Definition 1.1 (Convergence in distribution) \(X_n\) converges in distribution to \(X,\) written \(X_n\stackrel{d}{\longrightarrow}X,\) if \(\lim_{n\to\infty}F_n(x)=F(x)\) for all \(x\) for which \(F\) is continuous, where \(X_n\sim F_n\) and \(X\sim F.\)

Definition 1.2 (Convergence in probability) \(X_n\) converges in probability to \(X,\) written \(X_n\stackrel{\mathbb{P}}{\longrightarrow}X,\) if \(\lim_{n\to\infty}\mathbb{P}[|X_n-X|>\varepsilon]=0,\) \(\forall \varepsilon>0.\)

Definition 1.3 (Convergence almost surely) \(X_n\) converges almost surely (as) to \(X,\) written \(X_n\stackrel{\mathrm{as}}{\longrightarrow}X,\) if \(\mathbb{P}[\{\omega\in\Omega:\lim_{n\to\infty}X_n(\omega)=X(\omega)\}]=1.\)

Definition 1.4 (Convergence in $r$-mean) \(X_n\) converges in \(r\)-mean to \(X,\) written \(X_n\stackrel{r}{\longrightarrow}X,\) if \(\lim_{n\to\infty}\mathbb{E}[|X_n-X|^r]=0.\)

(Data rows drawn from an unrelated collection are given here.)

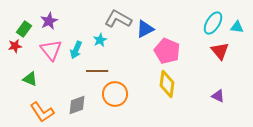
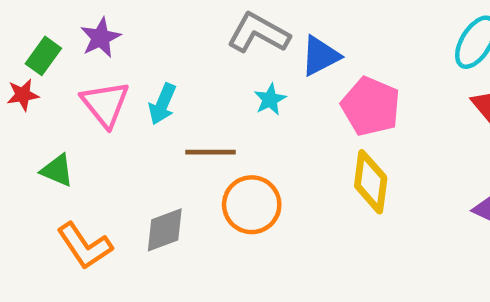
cyan star: (100, 40) -> (270, 99), moved

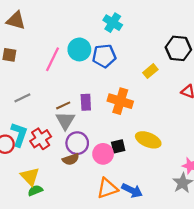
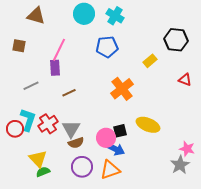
brown triangle: (16, 20) -> (36, 16), moved
cyan circle: (79, 49) -> (84, 14), moved
orange cross: (120, 101) -> (122, 89), turned 35
purple rectangle: (86, 102) -> (55, 68), moved
gray triangle: (65, 121) -> (71, 129), moved
purple circle: (77, 143) -> (82, 167), moved
blue arrow: (132, 190) -> (115, 149), moved

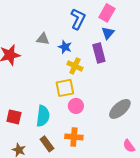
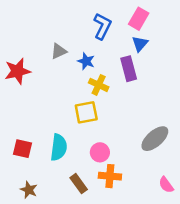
gray triangle: (43, 39) -> (59, 51), turned -32
pink circle: (76, 106) -> (100, 152), moved
orange cross: (74, 137) -> (110, 176), moved
brown rectangle: (47, 144) -> (79, 184), moved

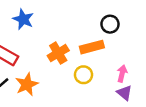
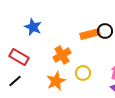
orange rectangle: (92, 47) -> (90, 34), moved
orange star: (27, 84) -> (56, 81), moved

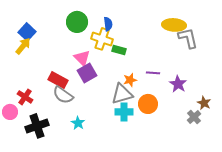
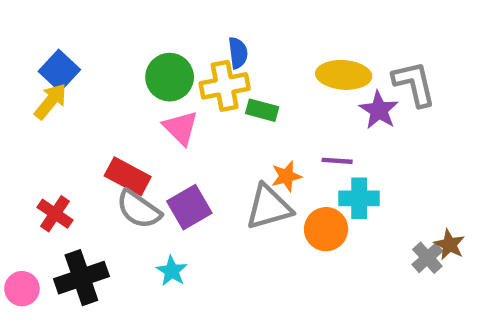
green circle: (77, 22) -> (170, 77), moved
yellow ellipse: (174, 25) -> (344, 75), moved
yellow cross: (102, 39) -> (225, 86), turned -30
purple square: (87, 73) -> (189, 207), moved
purple star: (178, 84) -> (379, 110), moved
brown star: (204, 103) -> (449, 245), moved
pink circle: (10, 112) -> (22, 289), moved
cyan cross: (124, 112) -> (359, 198), moved

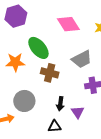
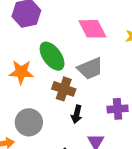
gray trapezoid: (82, 59) -> (90, 68), moved
black arrow: (60, 104) -> (77, 114), moved

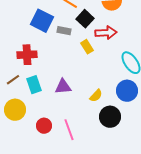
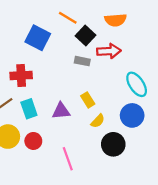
gray rectangle: (64, 31) -> (82, 61), moved
yellow rectangle: (87, 47) -> (88, 100), moved
red circle: (44, 126) -> (33, 141), moved

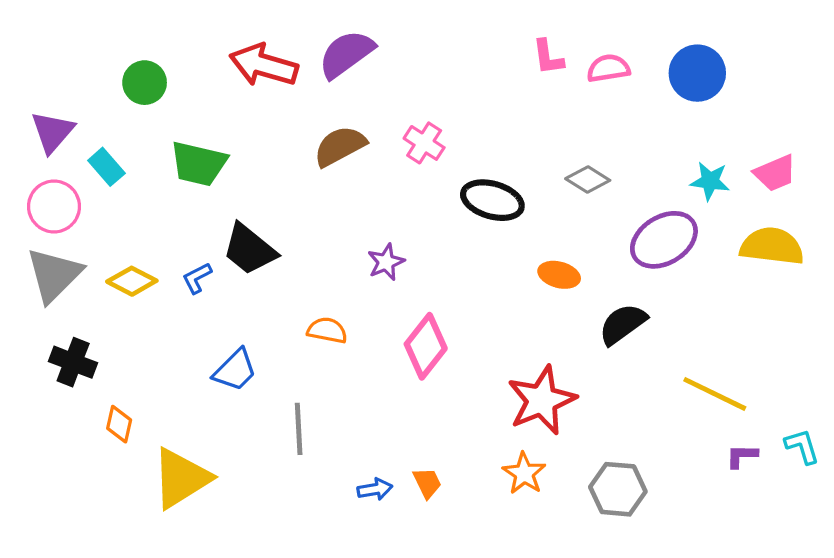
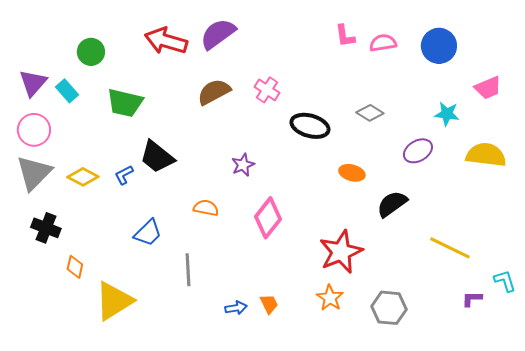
cyan rectangle: (106, 167) -> (67, 91), moved
pink trapezoid: (775, 173) -> (488, 88), moved
purple ellipse: (664, 240) -> (418, 151), size x0.7
purple L-shape: (742, 456) -> (472, 299), moved

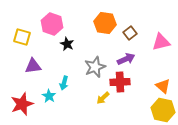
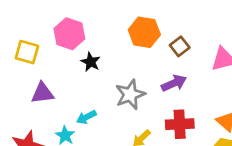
red cross: (120, 82) -> (180, 124), moved
cyan arrow: (64, 83) -> (86, 117), turned 48

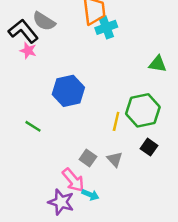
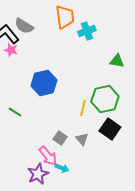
cyan cross: (106, 27) -> (87, 31), moved
black square: (149, 147) -> (110, 129), size x1.5
purple star: (61, 202) -> (38, 174), turned 30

Remark. The previous definitions can be extended to a sequence of \(p\)-random vectors \(\mathbf{X}_n.\) For Definitions 1.2 and 1.4, replace \(|\cdot|\) by the Euclidean norm \(||\cdot||.\) Alternatively, Definition 1.2 can be extended marginally: \(\mathbf{X}_n\stackrel{\mathbb{P}}{\longrightarrow}\mathbf{X}:\iff X_{j,n}\stackrel{\mathbb{P}}{\longrightarrow}X_j,\) \(\forall j=1,\ldots,p.\) For Definition 1.1, replace \(F_n\) and \(F\) by the joint cdfs of \(\mathbf{X}_n\) and \(\mathbf{X},\) respectively. Definition 1.3 extends marginally as well.

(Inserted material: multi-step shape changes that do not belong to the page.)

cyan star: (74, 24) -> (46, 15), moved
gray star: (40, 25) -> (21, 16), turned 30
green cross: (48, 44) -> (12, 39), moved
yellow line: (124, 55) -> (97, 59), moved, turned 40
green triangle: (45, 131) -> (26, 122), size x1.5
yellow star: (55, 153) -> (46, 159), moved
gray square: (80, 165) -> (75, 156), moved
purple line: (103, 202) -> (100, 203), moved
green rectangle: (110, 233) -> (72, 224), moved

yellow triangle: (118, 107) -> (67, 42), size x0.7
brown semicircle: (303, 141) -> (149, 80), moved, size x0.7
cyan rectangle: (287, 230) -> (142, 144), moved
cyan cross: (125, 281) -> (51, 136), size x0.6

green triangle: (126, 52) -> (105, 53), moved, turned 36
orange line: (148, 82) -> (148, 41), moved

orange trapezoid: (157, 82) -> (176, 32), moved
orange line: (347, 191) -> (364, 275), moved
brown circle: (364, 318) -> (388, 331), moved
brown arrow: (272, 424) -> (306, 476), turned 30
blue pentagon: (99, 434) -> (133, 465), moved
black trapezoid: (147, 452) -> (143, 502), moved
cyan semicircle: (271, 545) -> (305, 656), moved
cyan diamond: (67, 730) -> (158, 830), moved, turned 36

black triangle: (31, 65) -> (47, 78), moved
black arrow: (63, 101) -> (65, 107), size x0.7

The \(2\)-mean convergence plays a remarkable role in defining a consistent estimator \(\hat\theta_n=T(X_1,\ldots,X_n)\) of a parameter \(\theta.\) We say that the estimator is consistent if its mean squared error (MSE),

\[\begin{align*} \mathrm{MSE}[\hat\theta]:=&\,\mathbb{E}[(\hat\theta_n-\theta)^2]\\ =&\,(\mathbb{E}[\hat\theta_n]-\theta)^2+\mathbb{V}\mathrm{ar}[\hat\theta_n]\\ =&:\mathrm{Bias}[\hat\theta_n]^2+\mathbb{V}\mathrm{ar}[\hat\theta_n], \end{align*}\]

goes to zero as \(n\to\infty.\) Equivalently, if \(\hat\theta_n\stackrel{2}{\longrightarrow}\theta.\)

If \(X_n\stackrel{d,\mathbb{P},r,\mathrm{as}}{\longrightarrow} X\) and \(X\) is a degenerate random variable such that \(\mathbb{P}[X=c]=1,\) \(c\in\mathbb{R},\) then we write \(X_n\stackrel{d,\mathbb{P},r,\mathrm{as}}{\longrightarrow} c\) (the list-notation is used to condensate four different convergence results in the same line).

The relations between the types of convergences are conveniently summarized in the next proposition.

Proposition 1.6 Let \(X_n\) be a sequence of random variables and \(X\) a random variable. Then the following implication diagram is satisfied:

\[\begin{align*} \begin{array}{rcl} X_n\stackrel{r}{\longrightarrow}X \quad\implies & X_n\stackrel{\mathbb{P}}{\longrightarrow}X & \impliedby\quad X_n\stackrel{\mathrm{as}}{\longrightarrow}X\\ & \Downarrow & \\ & X_n\stackrel{d}{\longrightarrow}X & \end{array} \end{align*}\]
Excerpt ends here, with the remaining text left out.